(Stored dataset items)
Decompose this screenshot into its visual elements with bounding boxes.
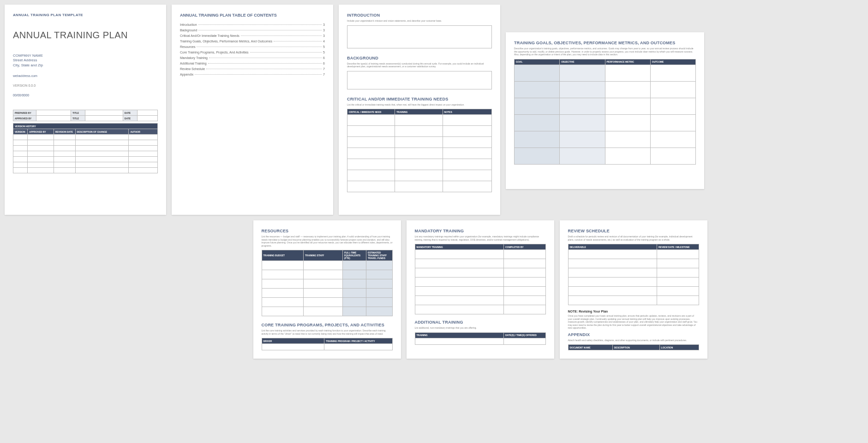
toc-item: Appendix7: [180, 73, 325, 76]
table-row[interactable]: [13, 151, 158, 157]
table-row[interactable]: [347, 170, 492, 181]
table-row[interactable]: [262, 344, 392, 350]
vh-col-desc: DESCRIPTION OF CHANGE: [75, 129, 129, 135]
table-row[interactable]: [415, 250, 545, 259]
additional-table: TRAINING DATE(S) / TIME(S) OFFERED: [415, 332, 546, 345]
note-title: NOTE: Revising Your Plan: [568, 310, 699, 313]
date-value-1[interactable]: [138, 110, 158, 116]
vh-col-revdate: REVISION DATE: [54, 129, 75, 135]
background-textbox[interactable]: [347, 71, 492, 89]
add-col-training: TRAINING: [415, 332, 503, 338]
table-row[interactable]: [415, 305, 545, 314]
resources-desc: List the resources — budget and staff — …: [262, 235, 393, 247]
table-row[interactable]: [347, 148, 492, 159]
crit-col-training: TRAINING: [395, 109, 443, 115]
table-row[interactable]: [13, 168, 158, 173]
critical-needs-table: CRITICAL / IMMEDIATE NEED TRAINING NOTES: [347, 109, 492, 192]
table-row[interactable]: [515, 98, 696, 114]
table-row[interactable]: [515, 148, 696, 164]
table-row[interactable]: [415, 287, 545, 296]
table-row[interactable]: [13, 140, 158, 146]
table-row[interactable]: [568, 296, 699, 305]
table-row[interactable]: [568, 250, 699, 259]
rev-col-deliverable: DELIVERABLE: [568, 244, 657, 250]
date-label-2: DATE: [123, 116, 137, 121]
document-title: ANNUAL TRAINING PLAN: [13, 30, 158, 41]
table-row[interactable]: [262, 289, 392, 298]
app-col-docname: DOCUMENT NAME: [568, 345, 612, 350]
table-row[interactable]: [262, 270, 392, 279]
page-2-toc: ANNUAL TRAINING PLAN TABLE OF CONTENTS I…: [172, 5, 333, 215]
table-row[interactable]: [347, 137, 492, 148]
table-row[interactable]: [347, 115, 492, 126]
table-row[interactable]: [262, 298, 392, 307]
city-state-zip: City, State and Zip: [13, 63, 158, 68]
table-row[interactable]: [13, 162, 158, 168]
intro-desc: Include your organization's mission and …: [347, 19, 492, 23]
date-value-2[interactable]: [138, 116, 158, 121]
table-row[interactable]: [262, 279, 392, 289]
table-row[interactable]: [13, 157, 158, 162]
table-row[interactable]: [568, 287, 699, 296]
appendix-title: APPENDIX: [568, 332, 699, 337]
table-row[interactable]: [347, 159, 492, 170]
version-text: VERSION 0.0.0: [13, 84, 158, 87]
table-row[interactable]: [262, 261, 392, 270]
appendix-table: DOCUMENT NAME DESCRIPTION LOCATION: [568, 344, 699, 350]
vh-col-version: VERSION: [13, 129, 28, 135]
review-table: DELIVERABLE REVIEW DATE / MILESTONE: [568, 244, 699, 305]
street-address: Street Address: [13, 58, 158, 63]
title-value-1[interactable]: [85, 110, 123, 116]
approved-by-label: APPROVED BY: [13, 116, 36, 121]
table-row[interactable]: [13, 146, 158, 151]
resources-table: TRAINING BUDGET TRAINING STAFF FULL-TIME…: [262, 250, 393, 316]
table-row[interactable]: [515, 81, 696, 98]
table-row[interactable]: [415, 259, 545, 268]
prepared-by-value[interactable]: [36, 110, 71, 116]
additional-desc: List additional, non-mandatory trainings…: [415, 326, 546, 330]
document-canvas: ANNUAL TRAINING PLAN TEMPLATE ANNUAL TRA…: [5, 5, 863, 359]
res-col-budget: TRAINING BUDGET: [262, 250, 304, 261]
mand-col-training: MANDATORY TRAINING: [415, 244, 503, 250]
toc-item: Introduction3: [180, 23, 325, 26]
table-row[interactable]: [515, 131, 696, 148]
toc-item: Resources5: [180, 45, 325, 48]
core-table: DRIVER TRAINING PROGRAM / PROJECT / ACTI…: [262, 338, 393, 350]
goal-col-obj: OBJECTIVE: [560, 59, 605, 65]
prepared-by-label: PREPARED BY: [13, 110, 36, 116]
table-row[interactable]: [347, 126, 492, 137]
table-row[interactable]: [415, 296, 545, 305]
intro-textbox[interactable]: [347, 25, 492, 48]
app-col-loc: LOCATION: [659, 345, 699, 350]
review-desc: Draft a schedule for periodic review and…: [568, 235, 699, 241]
appendix-desc: Attach health and safety checklists, dia…: [568, 339, 699, 342]
table-row[interactable]: [415, 268, 545, 278]
table-row[interactable]: [347, 181, 492, 192]
version-history-table: VERSION HISTORY VERSION APPROVED BY REVI…: [13, 123, 158, 173]
toc-list: Introduction3 Background3 Critical And/O…: [180, 23, 325, 76]
res-col-travel: ESTIMATED TRAINING STAFF TRAVEL FUNDS: [366, 250, 392, 261]
mandatory-table: MANDATORY TRAINING COMPLETED BY: [415, 244, 546, 314]
table-row[interactable]: [13, 135, 158, 140]
rev-col-milestone: REVIEW DATE / MILESTONE: [657, 244, 699, 250]
app-col-desc: DESCRIPTION: [612, 345, 659, 350]
table-row[interactable]: [515, 65, 696, 81]
table-row[interactable]: [515, 114, 696, 131]
approved-by-value[interactable]: [36, 116, 71, 121]
page-6-mandatory: MANDATORY TRAINING List any mandatory tr…: [407, 220, 554, 359]
table-row[interactable]: [415, 278, 545, 287]
title-value-2[interactable]: [85, 116, 123, 121]
table-row[interactable]: [262, 307, 392, 316]
intro-title: INTRODUCTION: [347, 13, 492, 18]
core-desc: List the core training activities and se…: [262, 329, 393, 335]
table-row[interactable]: [568, 278, 699, 287]
date-text: 00/00/0000: [13, 94, 158, 97]
goal-col-outcome: OUTCOME: [650, 59, 695, 65]
table-row[interactable]: [568, 268, 699, 278]
review-title: REVIEW SCHEDULE: [568, 229, 699, 233]
page-4-goals: TRAINING GOALS, OBJECTIVES, PERFORMANCE …: [506, 32, 704, 189]
table-row[interactable]: [415, 338, 545, 344]
toc-item: Background3: [180, 29, 325, 32]
goals-desc: Describe your organization's training go…: [514, 47, 696, 56]
table-row[interactable]: [568, 259, 699, 268]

#### WHAT THE TASK ASKS:
Reproduce all lines above exactly. Leave the images out.

#### EXERCISE RESPONSE:
Decompose this screenshot into its visual elements with bounding boxes.
toc-item: Appendix7: [180, 73, 325, 76]
table-row[interactable]: [13, 151, 158, 157]
table-row[interactable]: [347, 170, 492, 181]
table-row[interactable]: [262, 344, 392, 350]
vh-col-desc: DESCRIPTION OF CHANGE: [75, 129, 129, 135]
table-row[interactable]: [415, 250, 545, 259]
additional-table: TRAINING DATE(S) / TIME(S) OFFERED: [415, 332, 546, 345]
note-title: NOTE: Revising Your Plan: [568, 310, 699, 313]
date-value-1[interactable]: [138, 110, 158, 116]
vh-col-revdate: REVISION DATE: [54, 129, 75, 135]
background-textbox[interactable]: [347, 71, 492, 89]
add-col-training: TRAINING: [415, 332, 503, 338]
table-row[interactable]: [415, 305, 545, 314]
resources-desc: List the resources — budget and staff — …: [262, 235, 393, 247]
table-row[interactable]: [347, 148, 492, 159]
crit-col-training: TRAINING: [395, 109, 443, 115]
table-row[interactable]: [13, 168, 158, 173]
critical-needs-table: CRITICAL / IMMEDIATE NEED TRAINING NOTES: [347, 109, 492, 192]
table-row[interactable]: [515, 98, 696, 114]
table-row[interactable]: [515, 148, 696, 164]
table-row[interactable]: [415, 287, 545, 296]
table-row[interactable]: [13, 140, 158, 146]
table-row[interactable]: [568, 296, 699, 305]
table-row[interactable]: [568, 250, 699, 259]
rev-col-deliverable: DELIVERABLE: [568, 244, 657, 250]
date-label-2: DATE: [123, 116, 137, 121]
document-title: ANNUAL TRAINING PLAN: [13, 30, 158, 41]
table-row[interactable]: [262, 289, 392, 298]
app-col-docname: DOCUMENT NAME: [568, 345, 612, 350]
table-row[interactable]: [262, 270, 392, 279]
page-2-toc: ANNUAL TRAINING PLAN TABLE OF CONTENTS I…: [172, 5, 333, 215]
table-row[interactable]: [347, 137, 492, 148]
table-row[interactable]: [347, 115, 492, 126]
table-row[interactable]: [262, 298, 392, 307]
city-state-zip: City, State and Zip: [13, 63, 158, 68]
table-row[interactable]: [13, 162, 158, 168]
intro-desc: Include your organization's mission and …: [347, 19, 492, 23]
date-value-2[interactable]: [138, 116, 158, 121]
table-row[interactable]: [262, 279, 392, 289]
table-row[interactable]: [13, 157, 158, 162]
table-row[interactable]: [568, 287, 699, 296]
appendix-title: APPENDIX: [568, 332, 699, 337]
table-row[interactable]: [347, 159, 492, 170]
version-text: VERSION 0.0.0: [13, 84, 158, 87]
table-row[interactable]: [262, 261, 392, 270]
appendix-table: DOCUMENT NAME DESCRIPTION LOCATION: [568, 344, 699, 350]
vh-col-version: VERSION: [13, 129, 28, 135]
review-table: DELIVERABLE REVIEW DATE / MILESTONE: [568, 244, 699, 305]
street-address: Street Address: [13, 58, 158, 63]
title-value-1[interactable]: [85, 110, 123, 116]
approved-by-label: APPROVED BY: [13, 116, 36, 121]
table-row[interactable]: [13, 146, 158, 151]
resources-table: TRAINING BUDGET TRAINING STAFF FULL-TIME…: [262, 250, 393, 316]
table-row[interactable]: [515, 81, 696, 98]
table-row[interactable]: [415, 259, 545, 268]
prepared-by-value[interactable]: [36, 110, 71, 116]
additional-desc: List additional, non-mandatory trainings…: [415, 326, 546, 330]
document-canvas: ANNUAL TRAINING PLAN TEMPLATE ANNUAL TRA…: [5, 5, 863, 359]
res-col-budget: TRAINING BUDGET: [262, 250, 304, 261]
mand-col-training: MANDATORY TRAINING: [415, 244, 503, 250]
toc-item: Introduction3: [180, 23, 325, 26]
table-row[interactable]: [515, 131, 696, 148]
toc-item: Resources5: [180, 45, 325, 48]
core-table: DRIVER TRAINING PROGRAM / PROJECT / ACTI…: [262, 338, 393, 350]
goal-col-obj: OBJECTIVE: [560, 59, 605, 65]
prepared-by-label: PREPARED BY: [13, 110, 36, 116]
table-row[interactable]: [347, 126, 492, 137]
table-row[interactable]: [415, 296, 545, 305]
intro-textbox[interactable]: [347, 25, 492, 48]
app-col-loc: LOCATION: [659, 345, 699, 350]
review-desc: Draft a schedule for periodic review and…: [568, 235, 699, 241]
appendix-desc: Attach health and safety checklists, dia…: [568, 339, 699, 342]
table-row[interactable]: [415, 268, 545, 278]
table-row[interactable]: [347, 181, 492, 192]
version-history-table: VERSION HISTORY VERSION APPROVED BY REVI…: [13, 123, 158, 173]
toc-list: Introduction3 Background3 Critical And/O…: [180, 23, 325, 76]
res-col-travel: ESTIMATED TRAINING STAFF TRAVEL FUNDS: [366, 250, 392, 261]
mandatory-table: MANDATORY TRAINING COMPLETED BY: [415, 244, 546, 314]
table-row[interactable]: [13, 135, 158, 140]
rev-col-milestone: REVIEW DATE / MILESTONE: [657, 244, 699, 250]
app-col-desc: DESCRIPTION: [612, 345, 659, 350]
table-row[interactable]: [515, 65, 696, 81]
table-row[interactable]: [515, 114, 696, 131]
approved-by-value[interactable]: [36, 116, 71, 121]
page-6-mandatory: MANDATORY TRAINING List any mandatory tr…: [407, 220, 554, 359]
table-row[interactable]: [415, 278, 545, 287]
title-value-2[interactable]: [85, 116, 123, 121]
table-row[interactable]: [262, 307, 392, 316]
intro-title: INTRODUCTION: [347, 13, 492, 18]
core-desc: List the core training activities and se…: [262, 329, 393, 335]
table-row[interactable]: [568, 278, 699, 287]
date-text: 00/00/0000: [13, 94, 158, 97]
goal-col-outcome: OUTCOME: [650, 59, 695, 65]
table-row[interactable]: [568, 268, 699, 278]
review-title: REVIEW SCHEDULE: [568, 229, 699, 233]
page-4-goals: TRAINING GOALS, OBJECTIVES, PERFORMANCE …: [506, 32, 704, 189]
table-row[interactable]: [415, 338, 545, 344]
toc-item: Background3: [180, 29, 325, 32]
goals-desc: Describe your organization's training go…: [514, 47, 696, 56]
table-row[interactable]: [568, 259, 699, 268]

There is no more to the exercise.